Justin Peck: Okay. I like Mark Morris a lot, actually. It’s so refreshing to see his work because he really gets music, and in a lot of choreography the music is wallpaper. It’s just there and then there’s dancing going on. That always bothered me. I saw his company at BAM last spring and it was so refreshing to see that, even though some of his movement gets to be a little bit like Renaissance dancing—pedestrian in a way. I guess I’m used to seeing ballet, which is so athletic and intense in comparison. That frustrates me a little bit, but his understanding of music is tremendous. I actually got to meet William Forsythe last year, and he was a very inspiring person to talk to. He’s supersharp—a smart guy. Knows what he wants and what he’s after. I would be interested in spending a week just shadowing him and his company. It would be totally beneficial for me to experience something like that. And I like his work, too. It’s interesting because there are so many imitators, but when I see his work, it feels like this is the best version of this type of movement still. I like that about him.
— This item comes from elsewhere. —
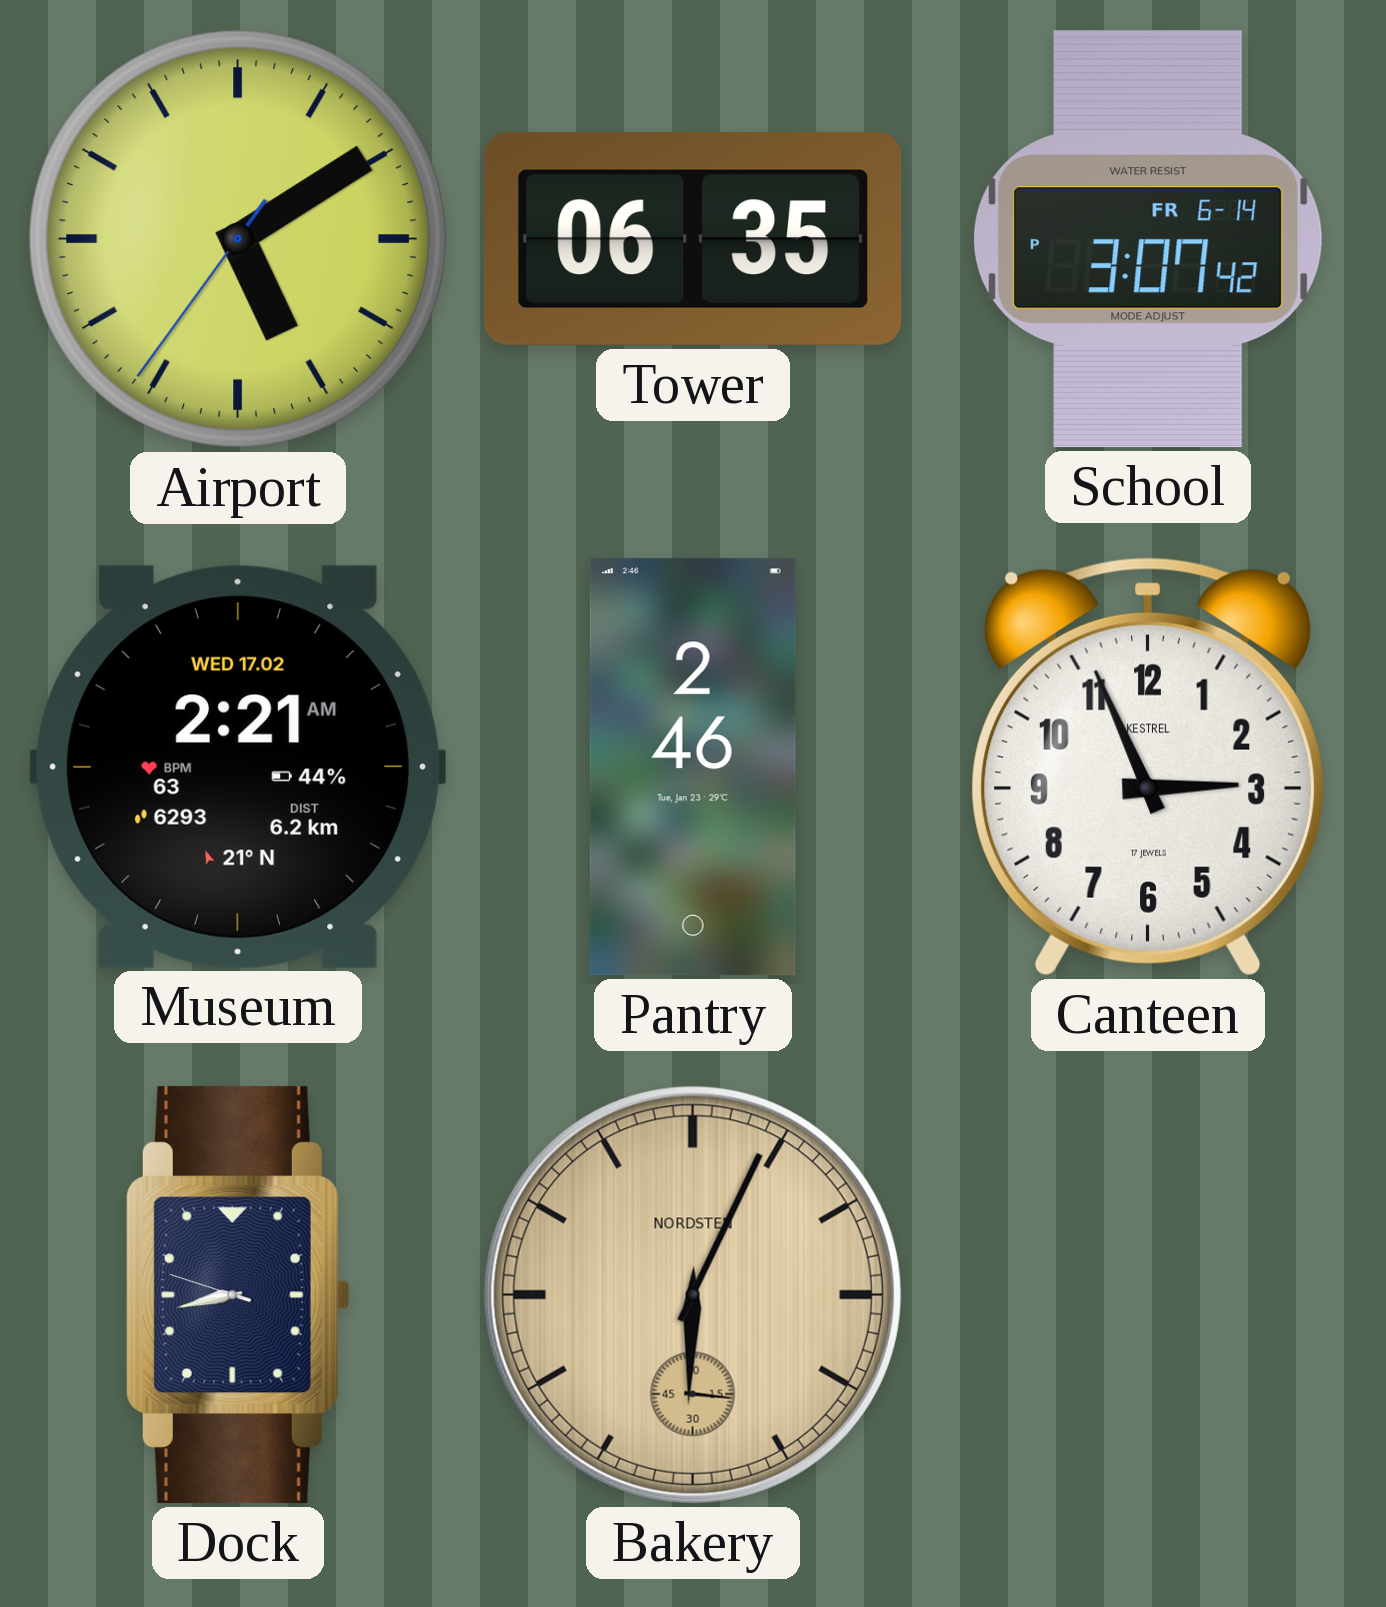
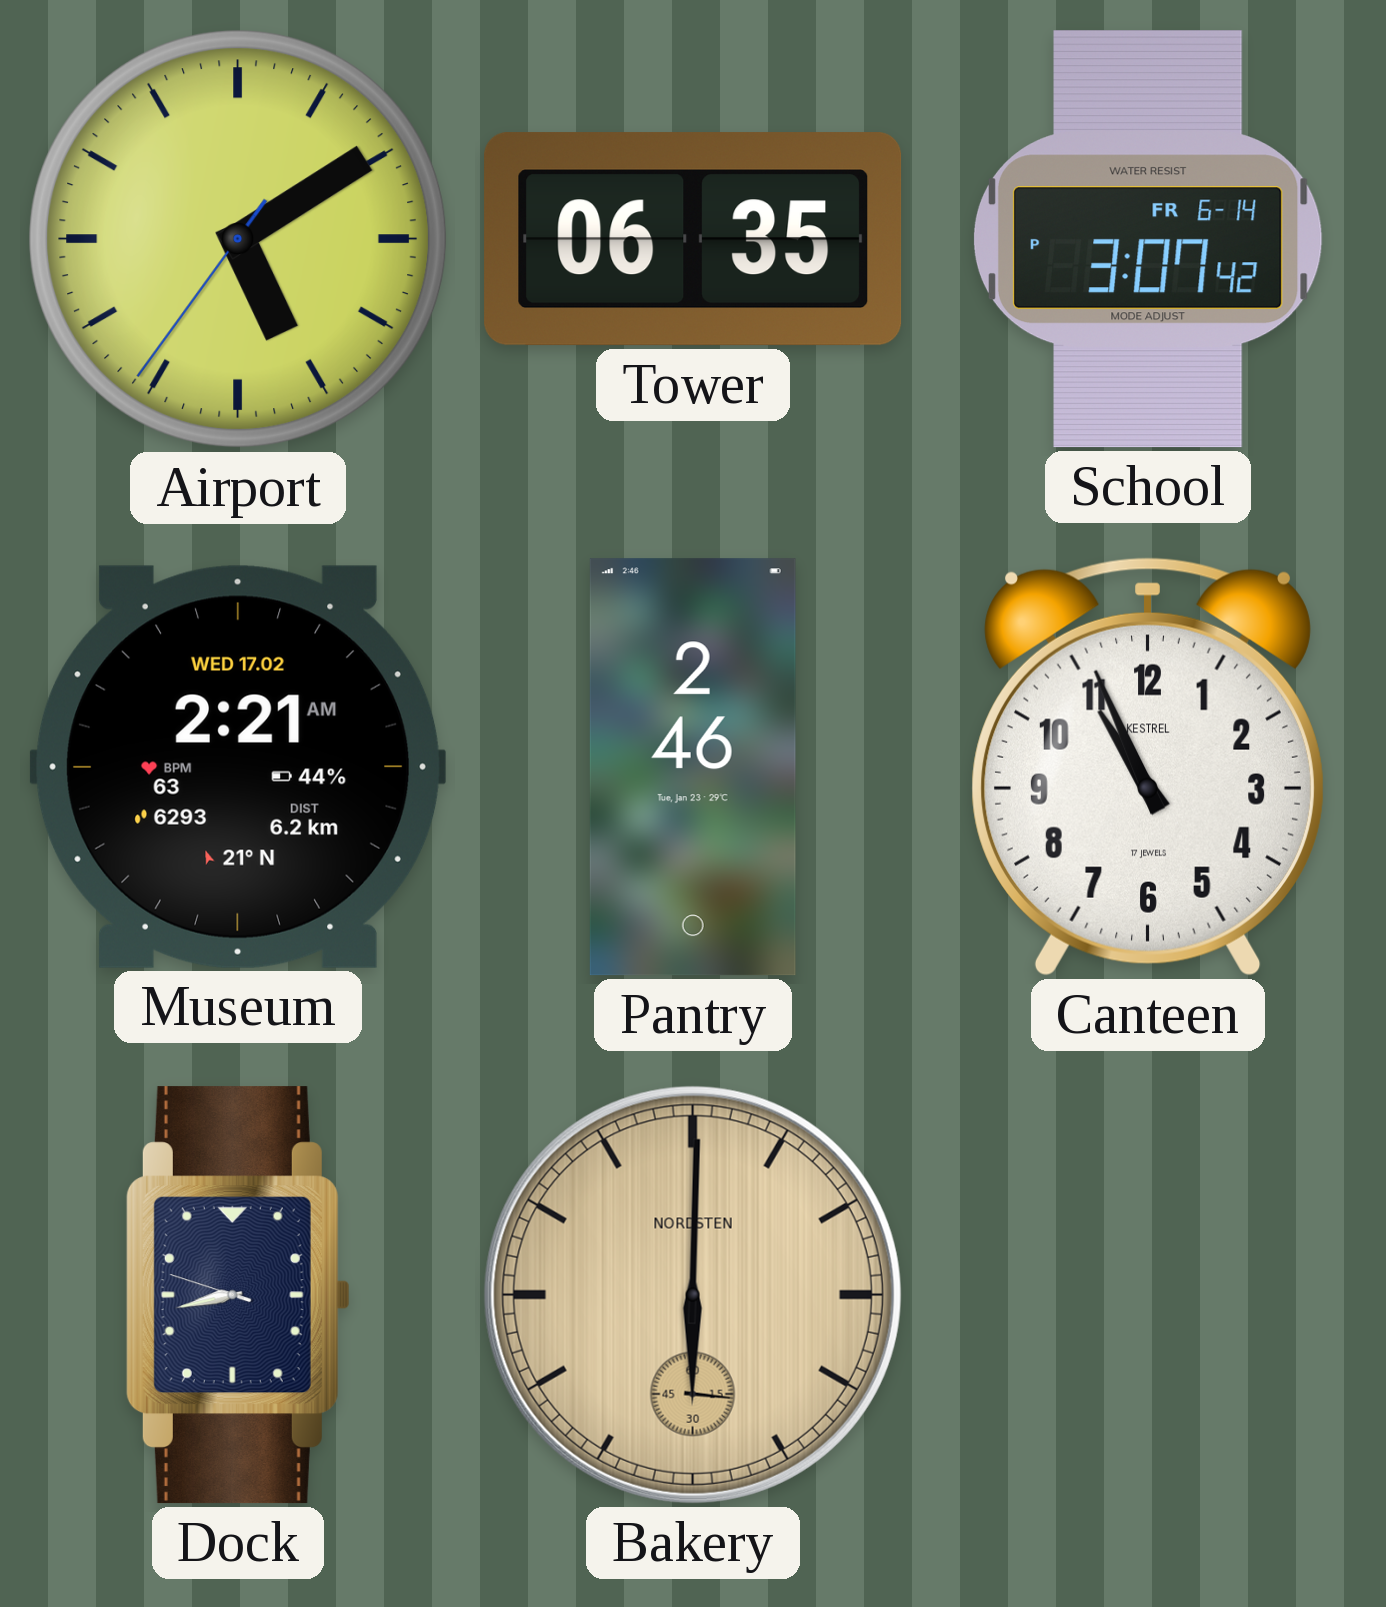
Canteen: 2:56 -> 10:56
Bakery: 6:04 -> 6:00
Time Out New York: What do you think about in terms of your own dancing? Do you enjoy dancing yourself?
Justin Peck: I do. I got to debut in The Cage last fall. It’s one of my favorite ballets of all time, and it was a dream come true to get to do that. I was super stoked. I like doing West Side Story and The Firebird. I get to do Brahms-Schoenberg—the second movement. That’s really a balanced challenge for me. I like doing Fearful Symmetries because it’s such an athletic piece. It’s very extreme in how far it pushes you physically. I think it’s the hardest thing I’ve ever done physically. I like doing [Concerto] DSCH. I actually get to dance DSCH when my ballet premieres. It’s really cool. I’m really excited about it.
Time Out New York: Does it come after or before?
Justin Peck: After. I’m going to watch. Bow really quickly and then run and change, do my makeup and run out. [Laughs] It’ll be good! I’ll have the adrenaline. And how many choreographers can say that they’ve performed on the night of a premiere at City Ballet? I think it’s really important because I am still dancing, and it is a symbolic thing that I’m both presenting my work and I’m still dancing in the corps here. It’s cool for me. It’s a nice feeling. I get to do Opus Jazz this season. It’s really fun. I’ve done Concerto Barocco a lot, and I don’t know if I necessarily enjoy dancing it, but the process of doing it over an extended period of time has been a good challenge to see how I can develop what I do in that. It’s a weird part. I think the way it’s choreographed, the man is not really supposed to be seen. I don’t know what the intention was exactly, but it’s been a challenge trying to find those moments where you can subtly put your stamp on the role and on the ballet without overstepping that. It took me awhile to figure it out, and Peter talked to me a lot about it. We had some good conversations about it, because I think he did it for a very long time when he was dancing, and I think Balanchine spoke with him a lot about that. He had a lot of good things to say from his personal experience dancing it, and also passing along that information that Balanchine gave him.
Time Out New York: What did he tell you?
Justin Peck: He told me that it’s a very important role, even though the man is not necessarily totally exposed or seen. At the same time, it’s a very specific role and only certain people can dance it. He told me a story about how he had been dancing it for a long period of time and he went to Balanchine and was like, “Oh my back, it’s not good—you have all these other guys. Can’t one of them just do it?” And Balanchine said, “This is a role that’s specific for you and I need you to do this.” In a way, it’s kind of like how I cast this ballet that’s coming up. When I thought about Amar and Sterling and Tiler; these are roles for them and no one else. They need to be the ones dancing them.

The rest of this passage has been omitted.